The material in 1 Thessalonians speaks both to the issue of the Spirit in the lives of believers, and the problem of sexual sin. I will try to weave these together.

Biblical Foundation

1 Thessalonians 4:1-8 is perhaps the clearest and most direct New Testament passage that calls for sexual purity. Paul places this aspect of the believer’s walk (v.1) in the category of sanctification (3:13; 4:3,4,7), and attributes the power for behavioral change to the Holy Spirit (v.8).

Other references to the Holy Spirit in 1 Thessalonians show that this Spirit powerfully brings radical change of heart and life orientation at conversion (1:5, and evidenced in 1:9,10). This same Spirit is involved in examining a believer’s heart (2:4) and in applying God’s will and Word (2:13) to his/her life. But the purifying influence of this Spirit can also be hindered (5:19) by neglecting/despising the living Word of God in lesson and/or application (5:20), and by tolerating/adopting evil influences.
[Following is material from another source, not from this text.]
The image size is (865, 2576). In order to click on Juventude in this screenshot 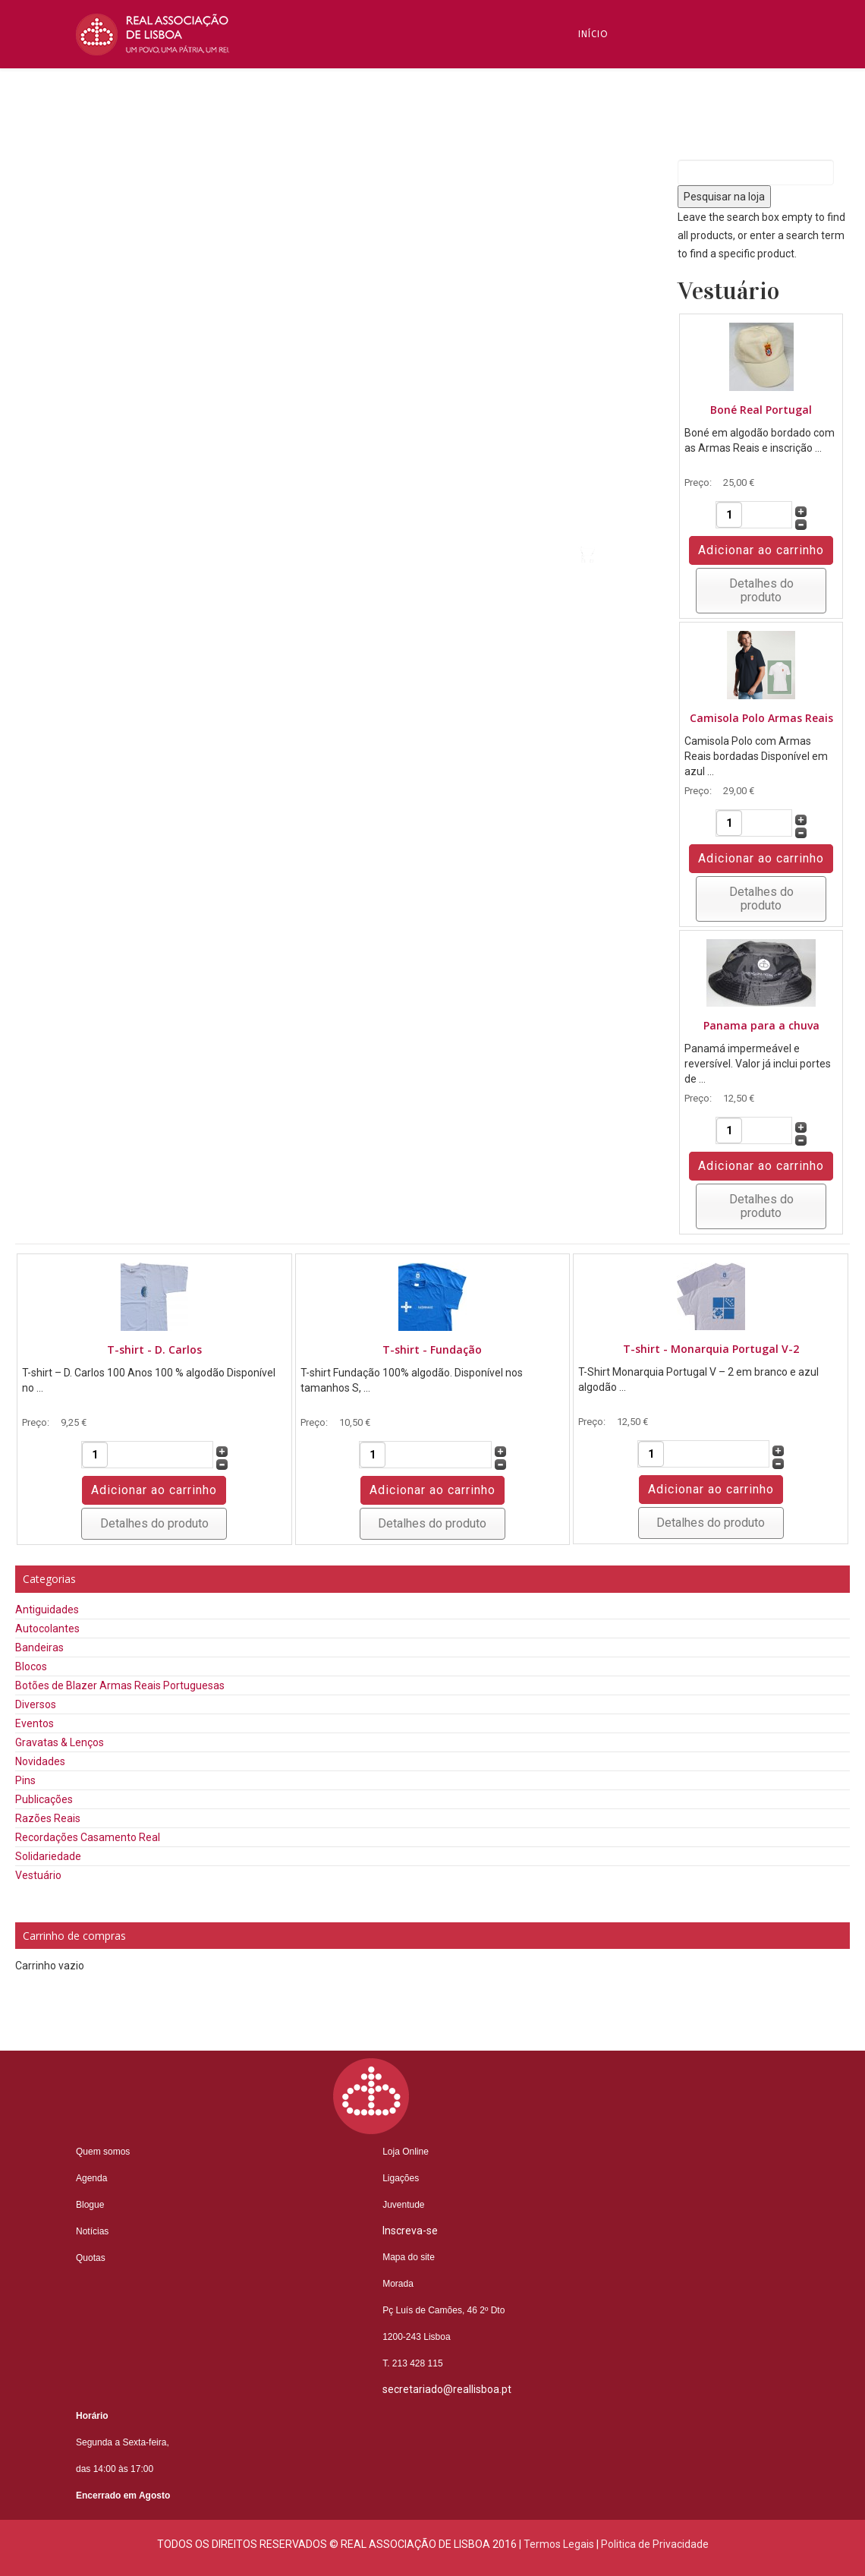, I will do `click(403, 2204)`.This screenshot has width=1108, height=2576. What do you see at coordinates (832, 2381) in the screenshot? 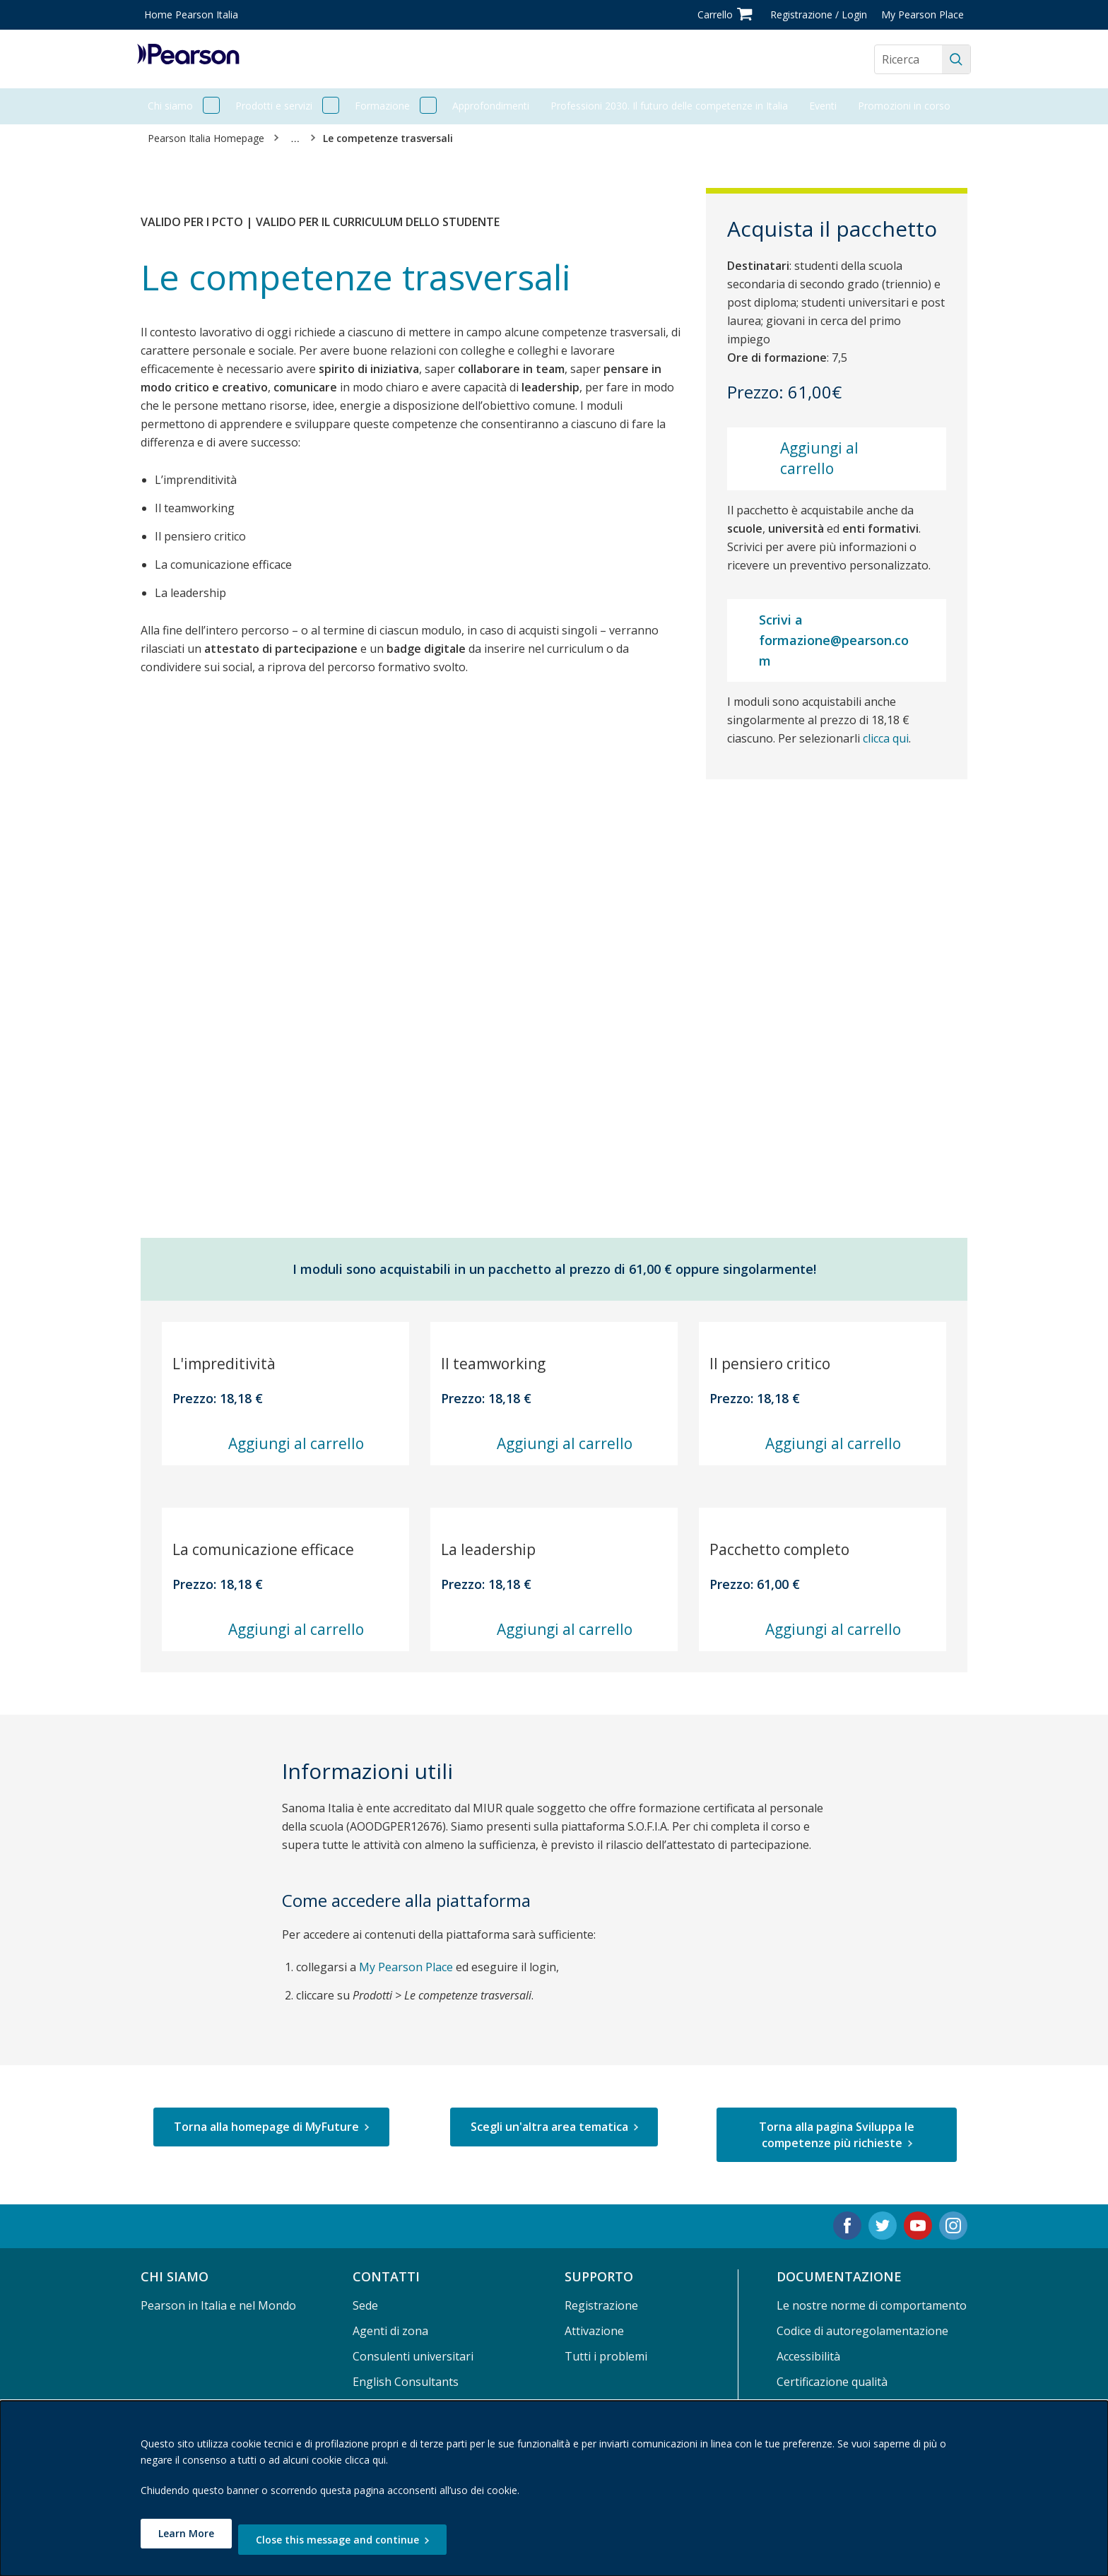
I see `Certificazione qualità` at bounding box center [832, 2381].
So we expect that the effective work of the Spirit in the believer’s life will be brought to bear against practices of sexual sin. It will not merely be tolerated or controlled. We expect that the ongoing influence of the Spirit will defeat practices of sexual sin.

As we look at the nature and demands of gospel ministry in 1 Thessalonians 2, we can see how sexual sin, along with other sins, will prohibit a minister from fully giving himself to those to whom he is to minister. He (or she) will be holding back in selfish ways. Sexual sin trains one in self-seeking rather than in self-giving (2:8); sexual sin steals personal and spiritual resources that should be dedicated to ministry (2:13, day and night ministry), including time, energy, enthusiasm and imagination. We conclude that sexual sin is a hindrance to the gospel ministry, just as are Christ-haters (2:16) and Satan himself (2:18).

Practical Application

So given the fact that all of us are sinners, and that it is possible that many of us have incidences of sexual sin in our history, here are some conclusions that I believe are consistent with an expectation that the Spirit intends a sanctifying work in our lives.

We should expect and demand from one another
a) Unflinching honesty concerning sin, and
b) Clear actions taken that are the fruit of repentance.

Honesty Concerning Sin:
• Telling the truth
• Telling the whole truth
• A refusal to minimize the sin
• A refusal to blame
• A refusal to make excuses

The Fruit of Repentance:
• The follower of Christ takes iniative in dealing with sin.

When a person is caught in their sin, as opposed to taking the initiative to deal with their sin, it is nearly impossible to discern the fruit of repentance. This does not mean that a person who is caught in sin is not repentant. It just means that we cannot be sure if they are sorry for their sin, or sorry they were caught. So we desire to see actions that take the initiative in dealing with sin even before it is exposed.

That means that you and I must take initiative with our sins, whether they be sexual sins or some other category. Don’t just cover it up. Don’t try to manage it. Attack it. Take the initiative in battling that behavior in your life.

This does not mean that you are trusting in your own actions in order to accomplish sanctification. No, it is the Spirit who sanctifies. Pray that the Spirit would give victory. But don’t just pray and ask to change after experiencing some failure, expecting that the Spirit will work in spite of your actions and patterns. Make and plan, and work the plan, and improve the plan – but trust in the Spirit to do what only He can do.

• We are to pay careful attention to the underlying cause of our sins (why is/was this temptation to powerful for me?).

There is much material available that helps us to understand what is going on in our hearts that then is manifested in the form of sexual sin.

• There is careful attention paid to the circumstances in which failure may occur, and how to avoid those circumstances. Have any roadblocks been placed to make a return to sin more difficult?

Again, there is much material available to guide us in practical steps that we can take that make sense.

• There has been care in establishing accountability.

• That a plan to deal with the sin is working, and that the individual has not stopped pursuing a plan that is effective.

• The individual has engaged in a walk with Christ which makes it obvious that he/she has a desire to love Christ more than he/she loves the sin.

The goal in all this is that we want to serve Christ with those who are walking with the Spirit. To be engaged in sexual sin, and sins of other sorts, is to walk another path. We are then walking in the flesh, not in the Spirit. A return to the path of walking with the Spirit requires that we be honest about our sins, and that we take clear, concrete actions that would drive a stake through the practice of sin and mortify the flesh.